:: ASSIGNED TASK ::
Go through the following data and transcribe exactly the stretch of lines from the one holding "Add To Cart (38, 689)" to the one holding "Weapon Accessories (60, 306)", both included.

——

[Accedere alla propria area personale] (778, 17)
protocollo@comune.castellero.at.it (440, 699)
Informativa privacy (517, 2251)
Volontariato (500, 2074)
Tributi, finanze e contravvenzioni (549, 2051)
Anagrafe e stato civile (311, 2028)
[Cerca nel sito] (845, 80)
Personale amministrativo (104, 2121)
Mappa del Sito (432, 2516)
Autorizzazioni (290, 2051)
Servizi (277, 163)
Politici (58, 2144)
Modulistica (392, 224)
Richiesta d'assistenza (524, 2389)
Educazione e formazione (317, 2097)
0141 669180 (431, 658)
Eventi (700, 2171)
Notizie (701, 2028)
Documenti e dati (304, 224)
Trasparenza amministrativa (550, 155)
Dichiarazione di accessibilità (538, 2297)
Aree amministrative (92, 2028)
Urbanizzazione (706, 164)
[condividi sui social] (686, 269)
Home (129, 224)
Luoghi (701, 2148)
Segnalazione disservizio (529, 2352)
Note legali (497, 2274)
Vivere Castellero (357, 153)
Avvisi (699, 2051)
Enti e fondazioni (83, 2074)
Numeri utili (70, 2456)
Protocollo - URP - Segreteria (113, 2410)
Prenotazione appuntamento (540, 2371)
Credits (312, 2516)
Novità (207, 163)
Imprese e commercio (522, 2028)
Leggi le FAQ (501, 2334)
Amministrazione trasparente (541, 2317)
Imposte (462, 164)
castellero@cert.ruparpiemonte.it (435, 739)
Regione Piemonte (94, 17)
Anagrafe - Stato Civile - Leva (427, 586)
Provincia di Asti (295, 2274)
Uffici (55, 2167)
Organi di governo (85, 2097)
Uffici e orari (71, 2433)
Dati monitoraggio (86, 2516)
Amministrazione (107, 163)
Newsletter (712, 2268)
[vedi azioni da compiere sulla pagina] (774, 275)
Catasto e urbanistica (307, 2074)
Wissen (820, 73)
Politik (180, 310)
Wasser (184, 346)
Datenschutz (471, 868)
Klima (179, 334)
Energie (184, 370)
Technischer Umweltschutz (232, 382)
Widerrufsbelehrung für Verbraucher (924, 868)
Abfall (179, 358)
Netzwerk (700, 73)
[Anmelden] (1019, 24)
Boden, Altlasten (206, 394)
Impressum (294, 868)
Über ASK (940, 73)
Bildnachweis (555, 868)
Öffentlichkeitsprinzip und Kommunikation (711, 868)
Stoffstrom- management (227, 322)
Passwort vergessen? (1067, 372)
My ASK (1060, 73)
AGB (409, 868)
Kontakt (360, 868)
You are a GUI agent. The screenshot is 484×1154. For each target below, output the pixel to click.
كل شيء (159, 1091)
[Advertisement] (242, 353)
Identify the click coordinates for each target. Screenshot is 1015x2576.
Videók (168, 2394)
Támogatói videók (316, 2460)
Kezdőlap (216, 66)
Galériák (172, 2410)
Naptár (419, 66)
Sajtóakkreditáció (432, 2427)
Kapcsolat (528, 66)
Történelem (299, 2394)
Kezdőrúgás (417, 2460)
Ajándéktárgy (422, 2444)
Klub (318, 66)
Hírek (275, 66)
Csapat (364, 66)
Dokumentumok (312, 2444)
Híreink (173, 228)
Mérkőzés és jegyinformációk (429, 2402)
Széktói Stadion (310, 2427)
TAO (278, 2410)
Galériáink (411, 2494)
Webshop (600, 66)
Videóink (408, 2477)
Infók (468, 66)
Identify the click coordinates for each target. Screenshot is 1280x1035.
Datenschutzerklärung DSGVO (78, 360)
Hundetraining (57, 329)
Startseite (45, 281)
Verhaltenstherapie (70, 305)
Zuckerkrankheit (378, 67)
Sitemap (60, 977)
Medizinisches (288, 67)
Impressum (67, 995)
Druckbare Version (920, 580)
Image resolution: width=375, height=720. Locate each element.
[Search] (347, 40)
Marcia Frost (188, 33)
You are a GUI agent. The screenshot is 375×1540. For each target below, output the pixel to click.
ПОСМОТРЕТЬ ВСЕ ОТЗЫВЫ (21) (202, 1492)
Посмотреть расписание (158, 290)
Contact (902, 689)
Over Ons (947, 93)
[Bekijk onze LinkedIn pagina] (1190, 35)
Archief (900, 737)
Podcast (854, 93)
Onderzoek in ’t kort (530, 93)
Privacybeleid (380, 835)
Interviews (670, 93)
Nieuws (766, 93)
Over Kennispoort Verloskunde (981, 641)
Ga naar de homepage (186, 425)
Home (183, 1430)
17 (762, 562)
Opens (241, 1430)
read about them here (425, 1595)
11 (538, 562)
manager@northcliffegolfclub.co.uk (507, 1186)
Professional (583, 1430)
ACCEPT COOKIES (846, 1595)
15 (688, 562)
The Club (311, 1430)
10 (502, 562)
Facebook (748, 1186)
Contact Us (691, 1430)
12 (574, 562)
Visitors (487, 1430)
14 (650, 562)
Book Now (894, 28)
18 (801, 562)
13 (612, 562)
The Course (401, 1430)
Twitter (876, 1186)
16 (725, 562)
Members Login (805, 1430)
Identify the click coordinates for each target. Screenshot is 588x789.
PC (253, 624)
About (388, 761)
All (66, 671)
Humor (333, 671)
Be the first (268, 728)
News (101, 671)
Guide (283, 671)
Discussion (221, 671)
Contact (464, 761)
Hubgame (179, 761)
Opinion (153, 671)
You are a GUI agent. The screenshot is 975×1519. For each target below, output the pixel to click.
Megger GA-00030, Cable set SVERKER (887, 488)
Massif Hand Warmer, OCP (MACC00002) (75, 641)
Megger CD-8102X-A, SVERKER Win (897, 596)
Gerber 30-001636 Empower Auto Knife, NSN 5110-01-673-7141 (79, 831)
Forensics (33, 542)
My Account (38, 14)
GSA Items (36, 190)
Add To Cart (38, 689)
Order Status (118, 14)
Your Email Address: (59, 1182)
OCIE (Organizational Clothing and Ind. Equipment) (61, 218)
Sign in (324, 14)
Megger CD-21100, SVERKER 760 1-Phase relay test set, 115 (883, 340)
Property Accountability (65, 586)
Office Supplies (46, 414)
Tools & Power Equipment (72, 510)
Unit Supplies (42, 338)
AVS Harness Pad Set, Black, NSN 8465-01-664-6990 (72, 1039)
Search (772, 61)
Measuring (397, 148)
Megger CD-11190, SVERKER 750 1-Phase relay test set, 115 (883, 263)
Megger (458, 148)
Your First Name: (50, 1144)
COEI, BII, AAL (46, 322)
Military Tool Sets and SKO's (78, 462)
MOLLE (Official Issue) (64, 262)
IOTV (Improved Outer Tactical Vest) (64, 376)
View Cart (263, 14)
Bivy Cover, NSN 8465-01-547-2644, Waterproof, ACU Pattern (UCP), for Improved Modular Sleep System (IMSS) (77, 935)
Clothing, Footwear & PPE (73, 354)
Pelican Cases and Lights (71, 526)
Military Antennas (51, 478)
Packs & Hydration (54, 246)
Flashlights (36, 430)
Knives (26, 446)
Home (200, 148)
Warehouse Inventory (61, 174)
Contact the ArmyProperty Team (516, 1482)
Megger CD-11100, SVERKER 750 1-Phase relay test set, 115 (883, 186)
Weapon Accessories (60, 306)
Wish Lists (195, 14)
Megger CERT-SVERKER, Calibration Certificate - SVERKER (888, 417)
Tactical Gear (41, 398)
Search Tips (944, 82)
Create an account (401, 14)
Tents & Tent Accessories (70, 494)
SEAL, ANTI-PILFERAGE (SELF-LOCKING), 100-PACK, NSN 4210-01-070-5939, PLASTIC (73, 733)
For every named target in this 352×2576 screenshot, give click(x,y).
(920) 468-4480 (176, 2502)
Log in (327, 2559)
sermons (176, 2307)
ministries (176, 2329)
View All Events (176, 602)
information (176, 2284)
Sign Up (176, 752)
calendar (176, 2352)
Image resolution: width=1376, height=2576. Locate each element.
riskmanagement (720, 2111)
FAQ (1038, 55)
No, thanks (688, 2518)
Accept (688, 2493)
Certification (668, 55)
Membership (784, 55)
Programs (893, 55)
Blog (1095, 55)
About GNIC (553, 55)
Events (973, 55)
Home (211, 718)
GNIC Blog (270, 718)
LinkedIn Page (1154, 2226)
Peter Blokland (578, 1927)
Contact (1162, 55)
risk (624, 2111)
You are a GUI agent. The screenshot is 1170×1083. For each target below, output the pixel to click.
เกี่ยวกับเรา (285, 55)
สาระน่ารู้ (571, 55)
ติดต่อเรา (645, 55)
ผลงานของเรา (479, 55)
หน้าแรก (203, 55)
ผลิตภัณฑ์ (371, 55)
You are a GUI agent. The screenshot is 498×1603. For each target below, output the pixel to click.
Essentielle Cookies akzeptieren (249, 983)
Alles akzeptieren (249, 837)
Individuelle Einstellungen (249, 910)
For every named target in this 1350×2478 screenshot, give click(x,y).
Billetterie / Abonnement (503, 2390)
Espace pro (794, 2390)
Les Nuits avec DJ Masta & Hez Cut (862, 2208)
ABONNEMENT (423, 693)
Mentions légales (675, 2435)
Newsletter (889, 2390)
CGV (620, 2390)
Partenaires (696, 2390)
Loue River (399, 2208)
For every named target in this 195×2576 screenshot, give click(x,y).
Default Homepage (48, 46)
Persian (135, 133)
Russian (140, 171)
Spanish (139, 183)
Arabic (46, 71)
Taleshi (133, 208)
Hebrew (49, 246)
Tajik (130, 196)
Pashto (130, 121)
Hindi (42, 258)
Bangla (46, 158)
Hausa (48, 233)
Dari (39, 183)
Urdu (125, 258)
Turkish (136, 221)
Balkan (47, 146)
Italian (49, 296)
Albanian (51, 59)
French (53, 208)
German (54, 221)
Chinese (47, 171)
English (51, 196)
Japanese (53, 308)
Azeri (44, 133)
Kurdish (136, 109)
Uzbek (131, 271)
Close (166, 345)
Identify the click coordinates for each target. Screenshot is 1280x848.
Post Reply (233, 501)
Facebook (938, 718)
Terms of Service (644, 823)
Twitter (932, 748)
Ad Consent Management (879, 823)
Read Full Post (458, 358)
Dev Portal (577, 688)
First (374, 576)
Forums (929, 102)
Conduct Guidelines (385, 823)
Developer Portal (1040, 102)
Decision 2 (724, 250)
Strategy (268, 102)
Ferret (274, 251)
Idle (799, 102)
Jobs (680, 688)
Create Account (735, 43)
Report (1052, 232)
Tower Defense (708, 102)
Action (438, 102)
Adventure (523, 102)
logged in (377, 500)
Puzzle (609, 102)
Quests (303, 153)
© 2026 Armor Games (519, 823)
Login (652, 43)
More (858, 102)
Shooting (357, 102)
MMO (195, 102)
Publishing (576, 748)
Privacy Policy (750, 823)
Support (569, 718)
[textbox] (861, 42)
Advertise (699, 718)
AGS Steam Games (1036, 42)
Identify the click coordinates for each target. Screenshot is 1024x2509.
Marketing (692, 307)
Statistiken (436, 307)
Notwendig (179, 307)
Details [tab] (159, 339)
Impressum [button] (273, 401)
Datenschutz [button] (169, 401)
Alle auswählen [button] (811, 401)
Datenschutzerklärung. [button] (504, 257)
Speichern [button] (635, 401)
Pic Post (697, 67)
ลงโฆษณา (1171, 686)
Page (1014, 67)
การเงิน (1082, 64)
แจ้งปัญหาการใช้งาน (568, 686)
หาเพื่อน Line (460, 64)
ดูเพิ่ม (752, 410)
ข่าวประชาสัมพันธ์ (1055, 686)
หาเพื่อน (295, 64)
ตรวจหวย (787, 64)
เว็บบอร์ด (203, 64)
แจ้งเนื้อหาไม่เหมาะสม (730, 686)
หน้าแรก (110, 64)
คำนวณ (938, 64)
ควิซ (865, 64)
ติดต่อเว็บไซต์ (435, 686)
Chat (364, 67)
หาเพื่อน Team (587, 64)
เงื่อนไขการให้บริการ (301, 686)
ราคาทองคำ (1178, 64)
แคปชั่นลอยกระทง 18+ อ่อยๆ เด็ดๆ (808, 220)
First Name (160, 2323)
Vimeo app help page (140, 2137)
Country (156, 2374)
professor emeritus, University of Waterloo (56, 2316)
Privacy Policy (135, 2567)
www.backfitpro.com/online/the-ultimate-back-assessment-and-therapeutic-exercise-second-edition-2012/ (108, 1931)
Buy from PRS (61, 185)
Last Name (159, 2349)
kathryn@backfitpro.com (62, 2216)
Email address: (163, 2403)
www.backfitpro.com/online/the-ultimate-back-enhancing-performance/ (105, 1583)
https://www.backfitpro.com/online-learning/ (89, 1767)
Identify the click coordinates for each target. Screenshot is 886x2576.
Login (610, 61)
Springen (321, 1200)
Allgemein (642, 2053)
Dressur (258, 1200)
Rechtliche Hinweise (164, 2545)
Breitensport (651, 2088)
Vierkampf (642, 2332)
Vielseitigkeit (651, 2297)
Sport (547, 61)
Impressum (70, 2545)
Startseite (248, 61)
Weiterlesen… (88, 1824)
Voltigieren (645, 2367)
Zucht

——

:: OUTPUT FOR THIS TASK ::
Add To Cart (38, 689)
Order Status (118, 14)
Your Email Address: (59, 1182)
OCIE (Organizational Clothing and Ind. Equipment) (61, 218)
Sign in (324, 14)
Megger CD-21100, SVERKER 760 1-Phase relay test set, 115 (883, 340)
Property Accountability (65, 586)
Office Supplies (46, 414)
Tools & Power Equipment (72, 510)
Unit Supplies (42, 338)
AVS Harness Pad Set, Black, NSN 8465-01-664-6990 (72, 1039)
Search (772, 61)
Measuring (397, 148)
Megger CD-11190, SVERKER 750 1-Phase relay test set, 115 (883, 263)
Megger (458, 148)
Your First Name: (50, 1144)
COEI, BII, AAL (46, 322)
Military Tool Sets and SKO's (78, 462)
MOLLE (Official Issue) (64, 262)
IOTV (Improved Outer Tactical Vest) (64, 376)
View Cart (263, 14)
Bivy Cover, NSN 8465-01-547-2644, Waterproof, ACU Pattern (UCP), for Improved Modular Sleep System (IMSS) (77, 935)
Clothing, Footwear & PPE (73, 354)
Pelican Cases and Lights (71, 526)
Military Antennas (51, 478)
Packs & Hydration (54, 246)
Flashlights (36, 430)
Knives (26, 446)
Home (200, 148)
Warehouse Inventory (61, 174)
Contact the ArmyProperty Team (516, 1482)
Megger CD-11100, SVERKER 750 1-Phase relay test set, 115 (883, 186)
Weapon Accessories (60, 306)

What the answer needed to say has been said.